Altrad RMD Kwikform reinforces bridge in Saint-Claude, Guadeloupe
Temporary works specialist Altrad RMD Kwikform, recently joined forces with sister company Altrad Coffrage & Etaiement to reinforce Pont des Ecrevisses, a bridge on the RN 3 in Saint-Claude, Guadeloupe.
The reinforcement was necessary to re-establish the bridge’s structural integrity after its piers were weakened by storm Fiona a few years ago.
The challenge
Pont des Ecrevisses is one of the primary bridges used in Guadeloupe. It plays a crucial role in the island’s transportation network, linking vital areas and facilitating the movement of goods and people. As the bridge’s piers were built in the 1950s, they had been subject to corrosion from environmental factors and further damaged by the storm. This had forced the implementation of traffic restrictions that disrupted the daily lives of local residents.

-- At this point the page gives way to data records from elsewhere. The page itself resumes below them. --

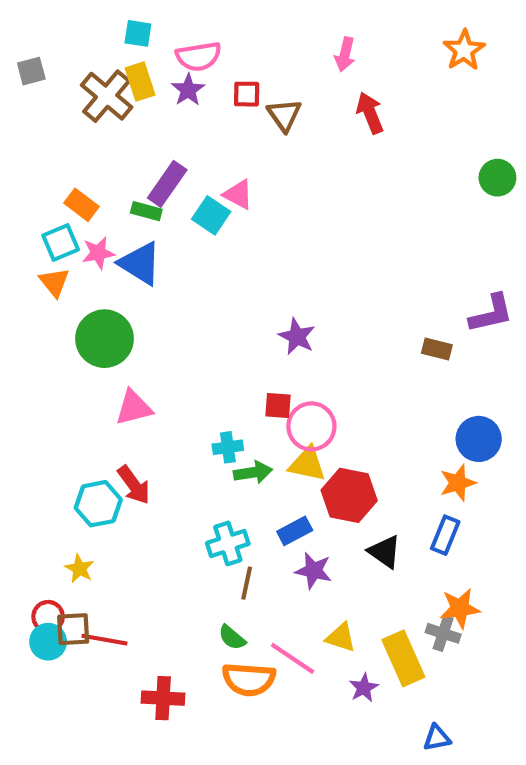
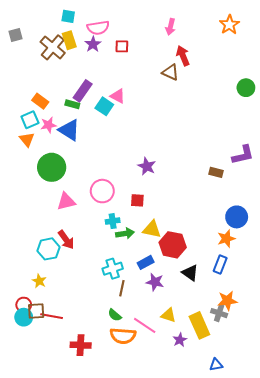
brown triangle: (284, 115) -> (170, 72), moved, turned -30
pink circle: (311, 426) -> (102, 191), moved

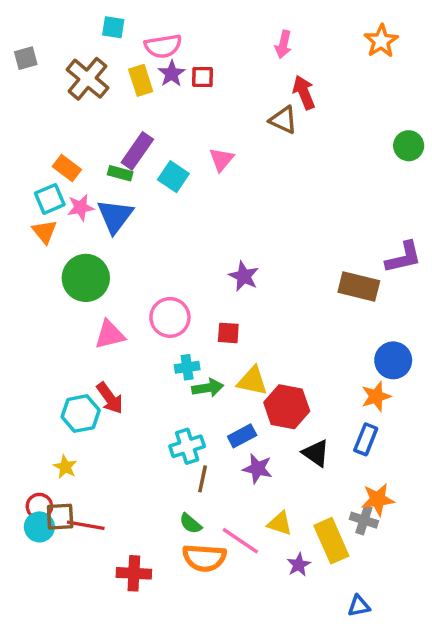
yellow rectangle: (69, 40) -> (141, 80), moved
purple star: (93, 44) -> (172, 74), moved
pink triangle: (118, 96) -> (221, 159), moved, turned 42
blue triangle: (69, 130) -> (115, 216), turned 35
brown rectangle: (216, 172) -> (359, 287), size x1.6

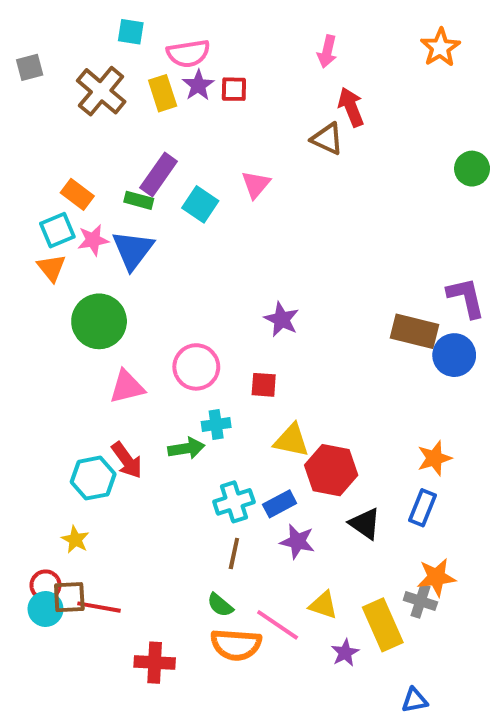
purple L-shape: (403, 257) -> (466, 298), turned -90
blue circle: (393, 360) -> (454, 355), moved
green arrow: (208, 388) -> (186, 448), moved
cyan cross: (187, 446) -> (234, 502), moved

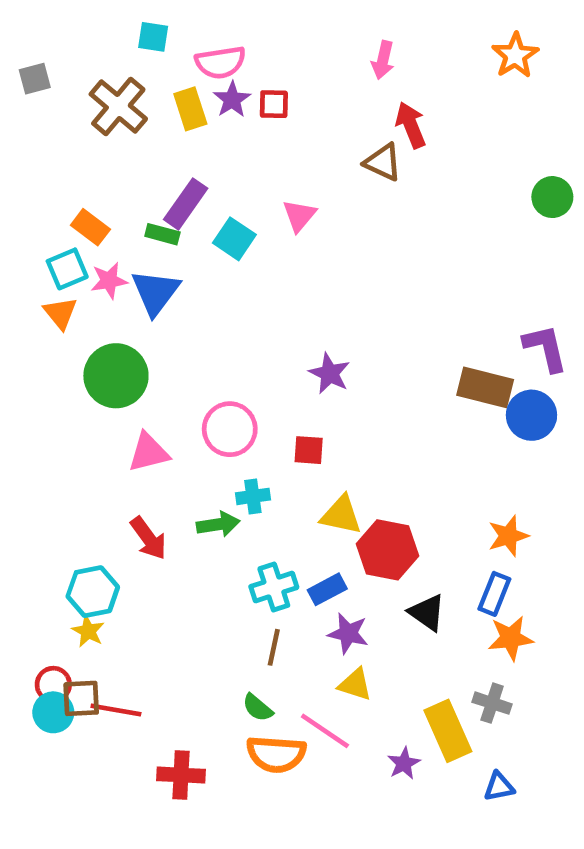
cyan hexagon: (93, 478) -> (93, 592), moved
orange star: (436, 577) -> (511, 638), moved
yellow triangle: (323, 605) -> (355, 684), moved
blue triangle: (415, 700) -> (499, 787), moved

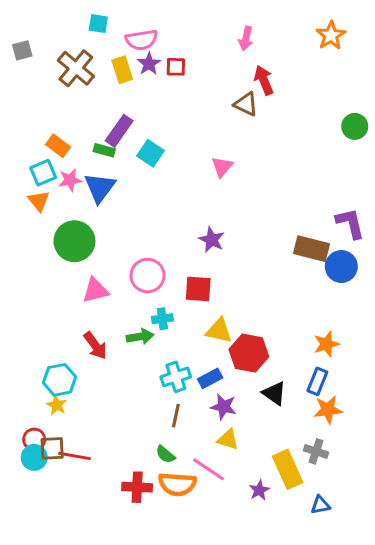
pink triangle: (299, 216) -> (222, 167), moved
red square: (309, 450) -> (198, 289), size x1.4
red cross: (181, 775) -> (137, 487), moved

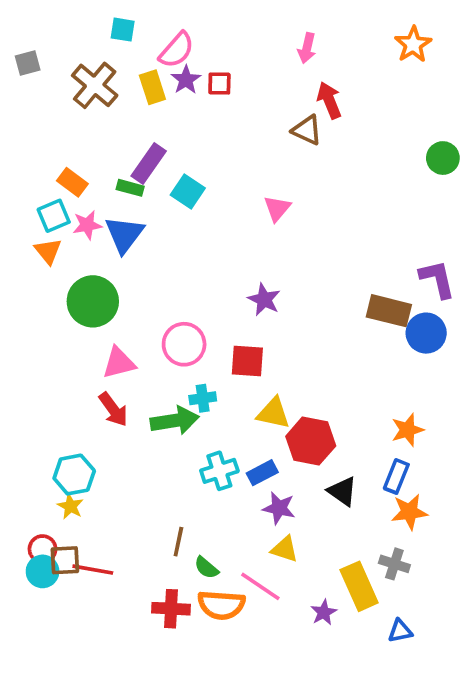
pink semicircle: (142, 40) -> (177, 50), turned -40
green arrow: (140, 337) -> (175, 421), size x1.4
red arrow: (95, 346) -> (113, 409), moved
brown line: (176, 416) -> (178, 542), moved

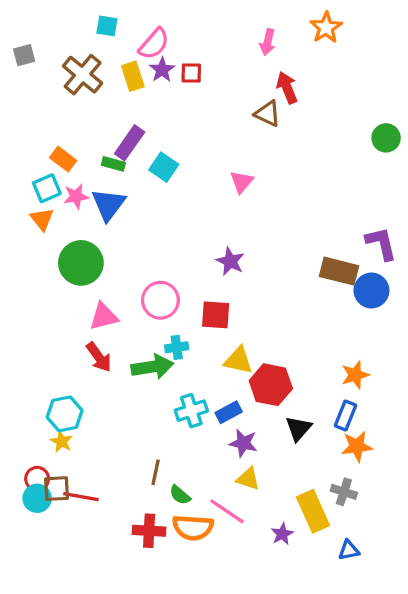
orange star: (413, 44) -> (326, 28), moved
black triangle: (342, 491) -> (298, 428), turned 36

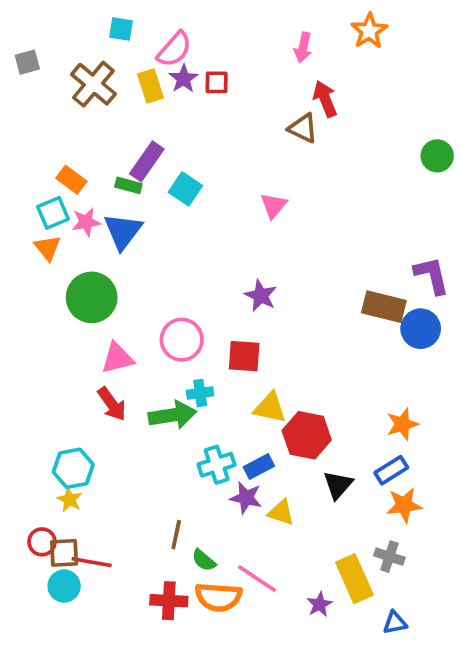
blue rectangle: (345, 415) -> (391, 470), turned 36
purple star: (243, 443) -> (246, 498), moved
yellow triangle: (248, 479) -> (281, 512), moved
cyan circle: (37, 498) -> (64, 586), moved

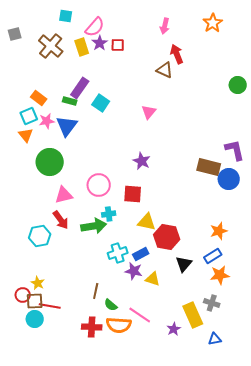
orange star: (369, 31) -> (213, 23), moved
cyan hexagon: (73, 468) -> (40, 236), moved
yellow star: (70, 500) -> (38, 283), moved

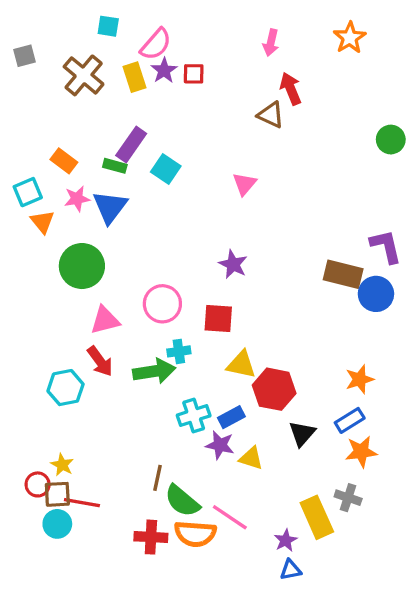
cyan square: (29, 116) -> (28, 192), moved
green semicircle: (111, 305) -> (182, 501), size x1.6
blue triangle: (215, 339) -> (291, 570), moved

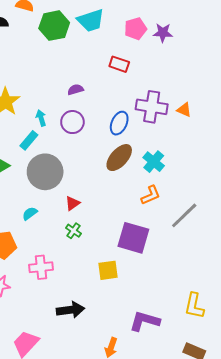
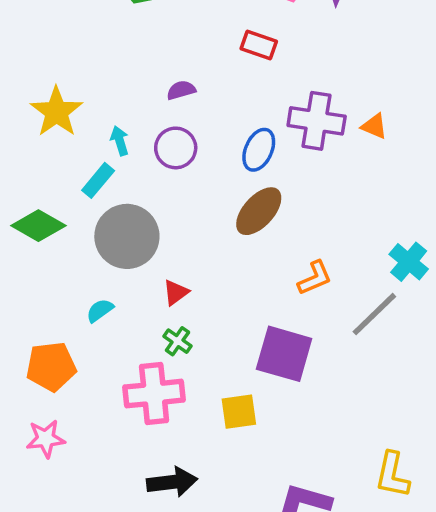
cyan cross: (154, 162) -> (409, 262), moved
pink cross: (41, 267) -> (154, 394), moved, size x1.4

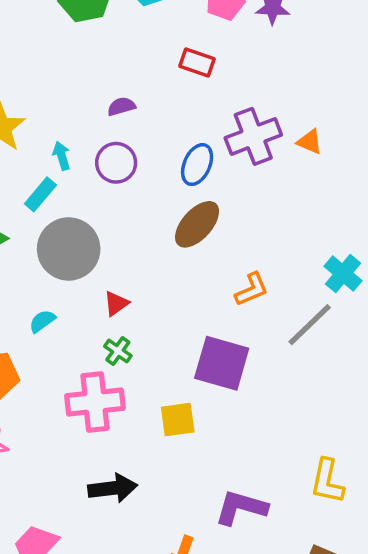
purple cross: (317, 121) -> (253, 136), turned -30

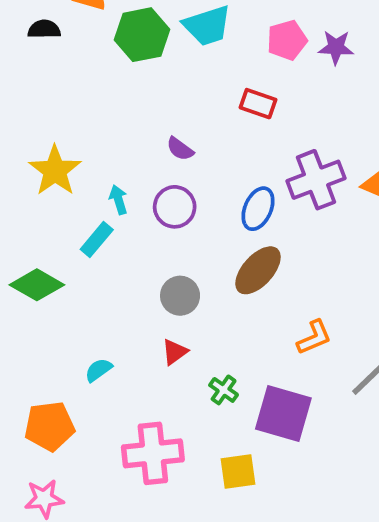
purple semicircle: (121, 106) -> (180, 149), turned -128
gray circle: (69, 249) -> (180, 296), moved, size x0.6
green cross: (118, 351) -> (224, 390), moved

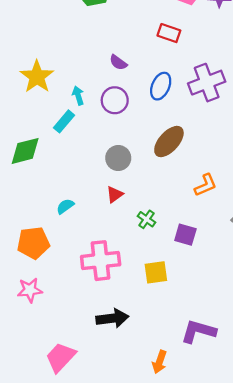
blue ellipse: (258, 209) -> (161, 86), moved
green diamond: (37, 285) -> (25, 151), turned -44
purple square: (283, 413) -> (185, 235), size x0.6

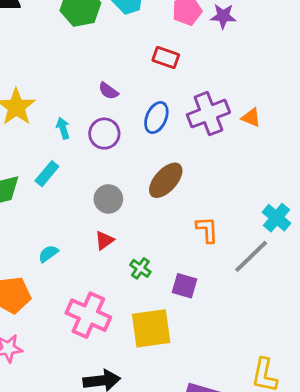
cyan rectangle: (64, 121) -> (47, 174), moved
orange L-shape: (205, 185) -> (207, 230), turned -70
pink cross: (101, 261) -> (88, 315), turned 30
yellow square: (156, 272) -> (151, 328), size x1.5

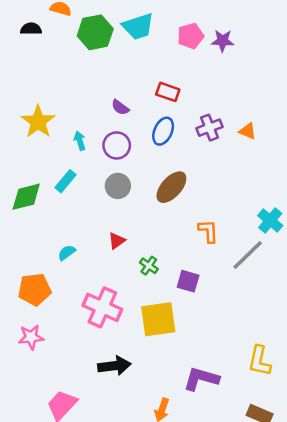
red rectangle: (166, 57) -> (168, 92), moved
purple cross: (208, 114) -> (210, 128), size x0.7
gray circle: (108, 199) -> (118, 186), moved

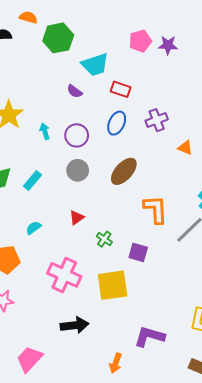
cyan trapezoid: (138, 26) -> (95, 65), moved
purple semicircle: (120, 107) -> (75, 91), moved
orange triangle: (248, 131) -> (185, 148), moved
cyan rectangle: (65, 181) -> (32, 181), moved
orange L-shape: (208, 231) -> (156, 209), size x1.4

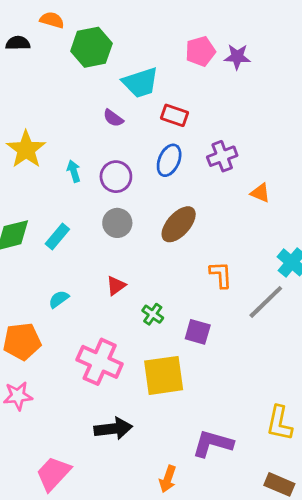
orange L-shape: (156, 209) -> (221, 275), size x0.7

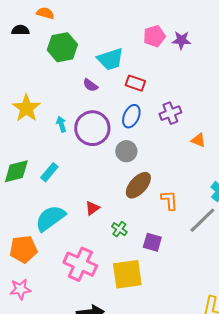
green hexagon: (91, 47) -> (62, 47), moved
purple circle: (116, 177) -> (92, 128), size x1.5
gray circle: (117, 223) -> (126, 151), moved
brown ellipse: (179, 224) -> (138, 185), moved
cyan semicircle: (59, 299) -> (50, 218), size x2.0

To make the bridge safe to use again, Région Guadeloupe commissioned the contracting authority Grands Travaux Antillais and Routes de Guadeloupe to carry out reinforcement work to make the bridge safe as quickly as possible. They enlisted Altrad RMDK and Altrad Coffrage & Etaiement to specify and install a temporary works solution. A temporary works solution can be defined as “any structure erected to support the permanent works until the permanent works is strong enough to support itself.” Even though this bridge was deemed self-supporting, the need for traffic restrictions meant that the description was still accurate.
The solution
The ‘A’ frame design of the structure posed a challenge, as the bridge was supported by columns that were sloping, and strict regulations prohibited any interventions that could potentially exacerbate the existing damage.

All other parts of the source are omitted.